**Chapter 13** :-

**Organisation of Data**

**Introduction**

**Raw Data**

Table 13.1 Marks in Economics 1 of 100 Students | |||||||||
---|---|---|---|---|---|---|---|---|---|

46 | 44 | 11 | 10 | 50 | 55 | 48 | 36 | 88 | 41 |

61 | 58 | 57 | 56 | 57 | 48 | 54 | 57 | 100 | 40 |

43 | 69 | 63 | 60 | 59 | 58 | 59 | 64 | 65 | 51 |

65 | 29 | 37 | 51 | 54 | 55 | 71 | 81 | 57 | 91 |

70 | 50 | 52 | 49 | 48 | 49 | 70 | 71 | 54 | 54 |

48 | 46 | 49 | 54 | 55 | 54 | 60 | 59 | 56 | 66 |

49 | 45 | 63 | 63 | 62 | 61 | 59 | 59 | 49 | 65 |

65 | 41 | 26 | 25 | 24 | 27 | 18 | 24 | 39 | 23 |

45 | 52 | 45 | 44 | 43 | 45 | 46 | 12 | 24 | 34 |

47 | 45 | 58 | 57 | 59 | 58 | 59 | 60 | 74 | 24 |

**Classification of Data**

Objectives of Classification

To condense the data for easy understanding

To help comparison

To eliminate unnecessary details

To make decision making possible

To enable further statistical treatments

To identify main features of the data

Types of Classification

Data can be classified on the following four basis:

Geographical, i.e., area wise

Chronological, i.e., on the basis of time

Qualitative, i.e., according to some attributes

Quantitative, i.e., in terms of magnitudes

** i. Chronological Classification**

It is the arrangement of data in ascending or descending order with reference to time. When data are observed over a period of time the type of classification is known as chronological classification. For example, population of India may be observed for a number of years and shown timewise.

13.2 Chronological Classification | |
---|---|

Year | Population |

2009 | 567 |

2010 | 638 |

2011 | 736 |

2012 | 758 |

** ii. Geographical Classification**

In this type, data are classified on the basis of geographical differences between the various items. It is also called spatial classification. For example, population on India can be shown state wise. This is a geographical classification.

It is the arrangement of data with reference to geographical location such as countries, states (Spatial). Production of rice in different states of India is given in below table.

13.3 Geographical Classification | |
---|---|

States | Production of Rice |

Andhrapradesh | 1200 |

Tamilnadu | 950 |

Kerala | 830 |

** iii.

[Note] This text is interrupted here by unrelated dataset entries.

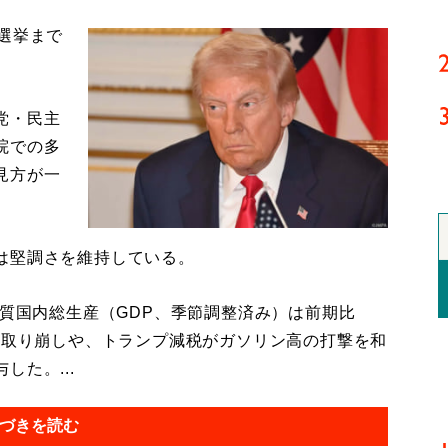
選挙まで
党・民主
院での多
見方が一
は堅調さを維持している。
質国内総生産（GDP、季節調整済み）は前期比
の取り崩しや、トランプ減税がガソリン高の打撃を和
た。...
づきを読む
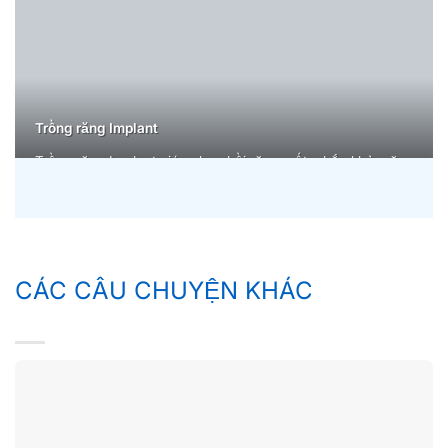
Trồng răng Implant
Trồng răng Implant giúp phục hồi răng mất, chắc khỏe, ăn
nhai thoải mái, thẩm mỹ tự nhiên, bền vững lâu dài, bảo
tồn xương hàm, cải thiện nụ cười tự tin.
CÁC CÂU CHUYỆN KHÁC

Qualitative Classification**

Under this method, data are classified on the basis of some qualities or values or attribute such as sex, colour of hair, literacy, religion, etc. They are not measurable. Their presence or absence can only be known.

Classification according to attributes may be (a) simple or (b) manifold. In simple classification, data are divided on the basis of only one attribute. For example, the population under study may be divided into two categories on the basis of sex as male and female. In manifold classification, data are divided on the basis of more than one attribute. For example, population of India divided on the basis of sex and literacy, so that there are four groups: (1) male literate, (2) male illiterate (3) female literate and (4) female illiterate.13.4 Qualitative Classification | |
---|---|

States | Literacy |

Kerala | 99.5% |

Karnataka | 95.6% |

Bihar | 68% |

** iv. Quantitative Classification**

Quantitative classification refers to the classification of data according to some quantitative measurement, such as height, weight, etc.

13.5 Quantitative Classification | |
---|---|

Companies | Sales |

Hundai | 800 |

Tata | 638 |

Maruti | 736 |

**Quantitative Data:**

Data can be measured numerically-eg; Income, Production, Price, Cost..

**Qualitative:**

Data cannot be measured numerically– eg; Health, Intelligence, Ability..Also termed as Attributes.

Before discussing the process of classification, let us consider certain terms which are commonly used in our study.Variables and Attributes

Variation is the order of the day. People have different life styles, habits, physical features, age, income, etc. Characteristics like height, weight, etc., are called quantitative characteristics while characteristics like sex, colour of hair, literacy, religion, etc., are called qualitative characteristics. A characteristic that can be measured numerically is called a quantitative characteristic. A characteristic that cannot be numerically measured but can only be expressed on the basis of quality or attributes is called qualitative characteristic. A quantitative characteristic which varies from unit to unit is a variable or variate. Thus weight, height, etc., are variables. Here we shall discuss the variation in characteristics which can be expressed quantitatively.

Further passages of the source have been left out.